(Dataset content Opens)

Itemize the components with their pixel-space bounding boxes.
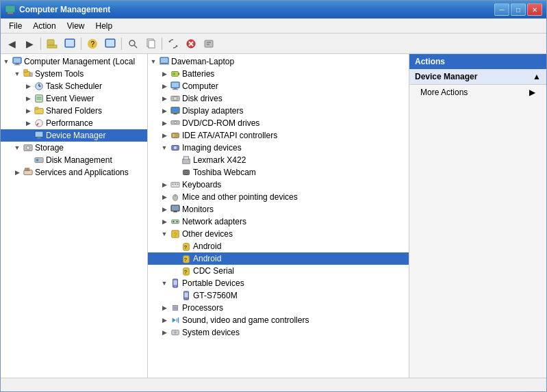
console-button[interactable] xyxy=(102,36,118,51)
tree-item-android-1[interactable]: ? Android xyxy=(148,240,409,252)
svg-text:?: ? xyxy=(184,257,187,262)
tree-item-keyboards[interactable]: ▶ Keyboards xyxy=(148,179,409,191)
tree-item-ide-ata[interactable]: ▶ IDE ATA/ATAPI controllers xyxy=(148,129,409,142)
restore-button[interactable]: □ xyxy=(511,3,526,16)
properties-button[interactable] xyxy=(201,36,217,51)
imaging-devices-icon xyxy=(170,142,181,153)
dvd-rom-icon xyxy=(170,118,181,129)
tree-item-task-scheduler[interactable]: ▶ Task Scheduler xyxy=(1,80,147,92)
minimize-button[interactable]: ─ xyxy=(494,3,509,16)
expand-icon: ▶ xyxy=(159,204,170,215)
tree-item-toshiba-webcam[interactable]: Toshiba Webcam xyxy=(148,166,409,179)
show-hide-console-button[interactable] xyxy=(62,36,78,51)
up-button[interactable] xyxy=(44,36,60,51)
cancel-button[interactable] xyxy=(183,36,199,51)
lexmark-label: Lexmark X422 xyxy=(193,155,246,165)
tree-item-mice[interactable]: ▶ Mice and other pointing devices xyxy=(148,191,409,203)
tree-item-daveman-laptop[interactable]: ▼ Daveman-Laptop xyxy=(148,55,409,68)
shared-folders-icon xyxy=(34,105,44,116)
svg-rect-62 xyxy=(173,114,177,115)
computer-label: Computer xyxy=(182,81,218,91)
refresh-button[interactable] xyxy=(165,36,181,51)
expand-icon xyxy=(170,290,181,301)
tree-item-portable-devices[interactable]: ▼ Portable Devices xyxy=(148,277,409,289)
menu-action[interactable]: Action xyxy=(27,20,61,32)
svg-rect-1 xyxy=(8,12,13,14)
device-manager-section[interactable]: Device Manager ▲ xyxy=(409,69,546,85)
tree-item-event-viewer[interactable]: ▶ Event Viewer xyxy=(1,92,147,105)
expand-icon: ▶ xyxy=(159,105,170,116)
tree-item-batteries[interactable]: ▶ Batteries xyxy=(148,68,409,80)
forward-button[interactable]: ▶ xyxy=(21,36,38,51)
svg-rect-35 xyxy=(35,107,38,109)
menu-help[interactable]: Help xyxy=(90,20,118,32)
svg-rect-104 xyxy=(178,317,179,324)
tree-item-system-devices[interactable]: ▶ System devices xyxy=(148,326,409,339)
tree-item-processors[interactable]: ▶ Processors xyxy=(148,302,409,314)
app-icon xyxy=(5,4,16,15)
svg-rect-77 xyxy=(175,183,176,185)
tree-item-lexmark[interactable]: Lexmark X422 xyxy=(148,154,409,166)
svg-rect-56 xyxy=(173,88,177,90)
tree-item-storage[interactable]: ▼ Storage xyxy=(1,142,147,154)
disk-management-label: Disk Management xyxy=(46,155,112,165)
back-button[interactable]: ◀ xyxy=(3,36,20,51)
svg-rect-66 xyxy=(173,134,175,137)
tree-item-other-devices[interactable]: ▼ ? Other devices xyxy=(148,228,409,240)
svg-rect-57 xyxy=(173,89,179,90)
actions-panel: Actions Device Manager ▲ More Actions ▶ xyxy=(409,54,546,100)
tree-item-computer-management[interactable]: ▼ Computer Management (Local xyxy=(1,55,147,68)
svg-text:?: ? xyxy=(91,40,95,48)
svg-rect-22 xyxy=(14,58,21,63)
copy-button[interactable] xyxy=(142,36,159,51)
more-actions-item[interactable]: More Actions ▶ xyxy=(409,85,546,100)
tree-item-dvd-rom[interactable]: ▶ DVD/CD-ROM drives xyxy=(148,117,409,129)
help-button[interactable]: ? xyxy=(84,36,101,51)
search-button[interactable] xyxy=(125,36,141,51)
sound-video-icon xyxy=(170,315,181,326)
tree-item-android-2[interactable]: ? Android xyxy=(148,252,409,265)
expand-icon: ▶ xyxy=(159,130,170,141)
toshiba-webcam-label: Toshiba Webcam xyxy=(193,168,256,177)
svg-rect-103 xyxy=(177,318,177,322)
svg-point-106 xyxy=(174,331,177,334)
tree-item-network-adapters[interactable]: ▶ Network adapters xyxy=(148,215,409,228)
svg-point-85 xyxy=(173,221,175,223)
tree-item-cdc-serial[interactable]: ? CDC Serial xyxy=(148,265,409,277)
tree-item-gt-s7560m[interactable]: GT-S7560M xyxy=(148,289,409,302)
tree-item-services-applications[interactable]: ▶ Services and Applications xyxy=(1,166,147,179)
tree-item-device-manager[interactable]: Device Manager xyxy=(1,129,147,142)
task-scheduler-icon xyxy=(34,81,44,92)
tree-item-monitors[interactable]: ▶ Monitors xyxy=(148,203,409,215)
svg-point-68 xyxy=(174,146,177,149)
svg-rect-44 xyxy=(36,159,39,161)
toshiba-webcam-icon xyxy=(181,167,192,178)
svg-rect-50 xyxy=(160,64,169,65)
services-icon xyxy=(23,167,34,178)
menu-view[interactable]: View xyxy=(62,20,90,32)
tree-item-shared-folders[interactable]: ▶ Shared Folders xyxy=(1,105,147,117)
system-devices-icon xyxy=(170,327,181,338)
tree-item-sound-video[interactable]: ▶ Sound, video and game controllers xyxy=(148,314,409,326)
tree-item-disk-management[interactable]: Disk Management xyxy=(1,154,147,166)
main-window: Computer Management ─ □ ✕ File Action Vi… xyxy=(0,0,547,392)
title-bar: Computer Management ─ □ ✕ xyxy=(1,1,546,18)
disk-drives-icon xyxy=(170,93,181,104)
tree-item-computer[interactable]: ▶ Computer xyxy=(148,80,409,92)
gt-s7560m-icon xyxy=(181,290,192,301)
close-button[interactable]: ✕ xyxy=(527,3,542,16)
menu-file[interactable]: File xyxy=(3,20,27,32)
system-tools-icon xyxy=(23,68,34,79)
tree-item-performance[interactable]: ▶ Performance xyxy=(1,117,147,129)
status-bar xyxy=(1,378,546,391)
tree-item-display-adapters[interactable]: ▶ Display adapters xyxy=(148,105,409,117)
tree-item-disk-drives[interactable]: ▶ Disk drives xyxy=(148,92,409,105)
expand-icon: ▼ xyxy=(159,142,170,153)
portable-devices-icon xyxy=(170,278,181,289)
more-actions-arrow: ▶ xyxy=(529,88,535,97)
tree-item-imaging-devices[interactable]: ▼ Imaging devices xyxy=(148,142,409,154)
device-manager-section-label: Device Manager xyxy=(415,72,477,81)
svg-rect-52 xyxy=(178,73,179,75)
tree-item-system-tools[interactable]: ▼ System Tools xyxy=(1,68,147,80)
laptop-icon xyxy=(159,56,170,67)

(Dataset content Closes)

• [Action item]
What's needed is every record restated exactly, pictures excluded.

• [Response]
Itemize the components with their pixel-space bounding boxes.
console-button[interactable] xyxy=(102,36,118,51)
tree-item-android-1[interactable]: ? Android xyxy=(148,240,409,252)
svg-text:?: ? xyxy=(184,257,187,262)
tree-item-keyboards[interactable]: ▶ Keyboards xyxy=(148,179,409,191)
tree-item-ide-ata[interactable]: ▶ IDE ATA/ATAPI controllers xyxy=(148,129,409,142)
restore-button[interactable]: □ xyxy=(511,3,526,16)
properties-button[interactable] xyxy=(201,36,217,51)
imaging-devices-icon xyxy=(170,142,181,153)
dvd-rom-icon xyxy=(170,118,181,129)
tree-item-task-scheduler[interactable]: ▶ Task Scheduler xyxy=(1,80,147,92)
minimize-button[interactable]: ─ xyxy=(494,3,509,16)
expand-icon: ▶ xyxy=(159,204,170,215)
tree-item-toshiba-webcam[interactable]: Toshiba Webcam xyxy=(148,166,409,179)
show-hide-console-button[interactable] xyxy=(62,36,78,51)
up-button[interactable] xyxy=(44,36,60,51)
cancel-button[interactable] xyxy=(183,36,199,51)
lexmark-label: Lexmark X422 xyxy=(193,155,246,165)
tree-item-mice[interactable]: ▶ Mice and other pointing devices xyxy=(148,191,409,203)
tree-item-daveman-laptop[interactable]: ▼ Daveman-Laptop xyxy=(148,55,409,68)
shared-folders-icon xyxy=(34,105,44,116)
svg-rect-62 xyxy=(173,114,177,115)
computer-label: Computer xyxy=(182,81,218,91)
refresh-button[interactable] xyxy=(165,36,181,51)
expand-icon xyxy=(170,290,181,301)
tree-item-portable-devices[interactable]: ▼ Portable Devices xyxy=(148,277,409,289)
menu-action[interactable]: Action xyxy=(27,20,61,32)
svg-rect-1 xyxy=(8,12,13,14)
device-manager-section[interactable]: Device Manager ▲ xyxy=(409,69,546,85)
tree-item-event-viewer[interactable]: ▶ Event Viewer xyxy=(1,92,147,105)
expand-icon: ▶ xyxy=(159,105,170,116)
tree-item-batteries[interactable]: ▶ Batteries xyxy=(148,68,409,80)
forward-button[interactable]: ▶ xyxy=(21,36,38,51)
svg-rect-35 xyxy=(35,107,38,109)
menu-help[interactable]: Help xyxy=(90,20,118,32)
svg-rect-104 xyxy=(178,317,179,324)
tree-item-system-devices[interactable]: ▶ System devices xyxy=(148,326,409,339)
tree-item-processors[interactable]: ▶ Processors xyxy=(148,302,409,314)
app-icon xyxy=(5,4,16,15)
svg-rect-77 xyxy=(175,183,176,185)
tree-item-lexmark[interactable]: Lexmark X422 xyxy=(148,154,409,166)
svg-rect-56 xyxy=(173,88,177,90)
tree-item-storage[interactable]: ▼ Storage xyxy=(1,142,147,154)
disk-management-label: Disk Management xyxy=(46,155,112,165)
back-button[interactable]: ◀ xyxy=(3,36,20,51)
svg-rect-66 xyxy=(173,134,175,137)
tree-item-other-devices[interactable]: ▼ ? Other devices xyxy=(148,228,409,240)
svg-rect-57 xyxy=(173,89,179,90)
actions-panel: Actions Device Manager ▲ More Actions ▶ xyxy=(409,54,546,100)
tree-item-computer-management[interactable]: ▼ Computer Management (Local xyxy=(1,55,147,68)
svg-text:?: ? xyxy=(91,40,95,48)
svg-rect-22 xyxy=(14,58,21,63)
copy-button[interactable] xyxy=(142,36,159,51)
more-actions-item[interactable]: More Actions ▶ xyxy=(409,85,546,100)
tree-item-dvd-rom[interactable]: ▶ DVD/CD-ROM drives xyxy=(148,117,409,129)
help-button[interactable]: ? xyxy=(84,36,101,51)
search-button[interactable] xyxy=(125,36,141,51)
sound-video-icon xyxy=(170,315,181,326)
tree-item-android-2[interactable]: ? Android xyxy=(148,252,409,265)
expand-icon: ▶ xyxy=(159,130,170,141)
toshiba-webcam-label: Toshiba Webcam xyxy=(193,168,256,177)
svg-rect-103 xyxy=(177,318,177,322)
svg-point-106 xyxy=(174,331,177,334)
tree-item-network-adapters[interactable]: ▶ Network adapters xyxy=(148,215,409,228)
svg-point-85 xyxy=(173,221,175,223)
tree-item-cdc-serial[interactable]: ? CDC Serial xyxy=(148,265,409,277)
tree-item-gt-s7560m[interactable]: GT-S7560M xyxy=(148,289,409,302)
tree-item-services-applications[interactable]: ▶ Services and Applications xyxy=(1,166,147,179)
tree-item-device-manager[interactable]: Device Manager xyxy=(1,129,147,142)
task-scheduler-icon xyxy=(34,81,44,92)
tree-item-monitors[interactable]: ▶ Monitors xyxy=(148,203,409,215)
svg-point-68 xyxy=(174,146,177,149)
svg-rect-44 xyxy=(36,159,39,161)
toshiba-webcam-icon xyxy=(181,167,192,178)
svg-rect-50 xyxy=(160,64,169,65)
services-icon xyxy=(23,167,34,178)
menu-view[interactable]: View xyxy=(62,20,90,32)
tree-item-shared-folders[interactable]: ▶ Shared Folders xyxy=(1,105,147,117)
system-devices-icon xyxy=(170,327,181,338)
tree-item-sound-video[interactable]: ▶ Sound, video and game controllers xyxy=(148,314,409,326)
tree-item-disk-management[interactable]: Disk Management xyxy=(1,154,147,166)
main-window: Computer Management ─ □ ✕ File Action Vi… xyxy=(0,0,547,392)
title-bar: Computer Management ─ □ ✕ xyxy=(1,1,546,18)
disk-drives-icon xyxy=(170,93,181,104)
tree-item-computer[interactable]: ▶ Computer xyxy=(148,80,409,92)
gt-s7560m-icon xyxy=(181,290,192,301)
close-button[interactable]: ✕ xyxy=(527,3,542,16)
menu-file[interactable]: File xyxy=(3,20,27,32)
system-tools-icon xyxy=(23,68,34,79)
tree-item-performance[interactable]: ▶ Performance xyxy=(1,117,147,129)
status-bar xyxy=(1,378,546,391)
tree-item-display-adapters[interactable]: ▶ Display adapters xyxy=(148,105,409,117)
tree-item-disk-drives[interactable]: ▶ Disk drives xyxy=(148,92,409,105)
expand-icon: ▼ xyxy=(159,142,170,153)
portable-devices-icon xyxy=(170,278,181,289)
more-actions-arrow: ▶ xyxy=(529,88,535,97)
tree-item-imaging-devices[interactable]: ▼ Imaging devices xyxy=(148,142,409,154)
device-manager-section-label: Device Manager xyxy=(415,72,477,81)
svg-rect-52 xyxy=(178,73,179,75)
tree-item-system-tools[interactable]: ▼ System Tools xyxy=(1,68,147,80)
laptop-icon xyxy=(159,56,170,67)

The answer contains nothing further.